The dark web is a shelter for individuals discussing embarrassing, illegal, or controversial topics. An example that illustrates this is a group created to support pedophiles via creating content and encouraging its members to engage in discussions that can help them live with their rather awkward predisposition without inflicting harm to others and without breaking the law. This example proves that it can be insufficient to just use one of the aforementioned labels to assess the legality of content due to the fact that most labels can include legal as well as illegal content. Accordingly, a binary classifier was used to assess the legality of forum contents. This classifier relies on an SVM to classify content via a keyword based label classifier.

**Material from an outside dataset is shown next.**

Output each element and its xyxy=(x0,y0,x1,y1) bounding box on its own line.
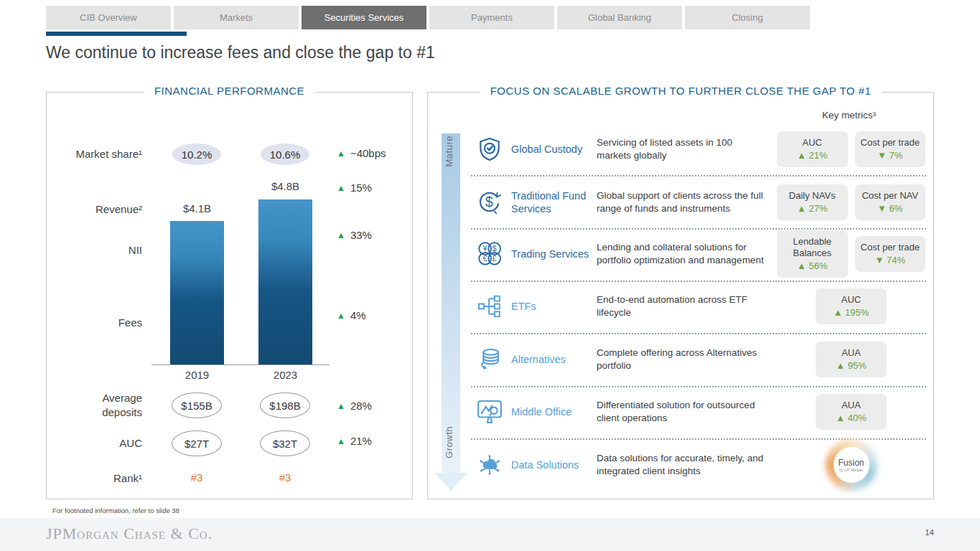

It is essential to note that determining the legality of forum content represents a rather daunting task for several reasons. First, laws and legal systems differ greatly from one country to another. Moreover, occasionally the content lies in a relatively grey area – between what is legal and what is illegal. As the authors’ goal was to present a rough estimate on the legality of dark web forums’ content, they followed a conservative approach when legality was assessed. When the content’s purpose is clearly illegal, it was labeled as illegal, even though it might not seem technically so. As such, some might consider this classification as biased.
This paper includes comprehensive data that classifies illegal content on dark web forums, which could be extremely helpful if made publically available. As such, future work can use this data to develop a dark web search engine that can search indexed forum data, similar to search engines such as TORCH. Moreover, this data can help law enforcement agencies in identifying pedophiles and cybercriminals.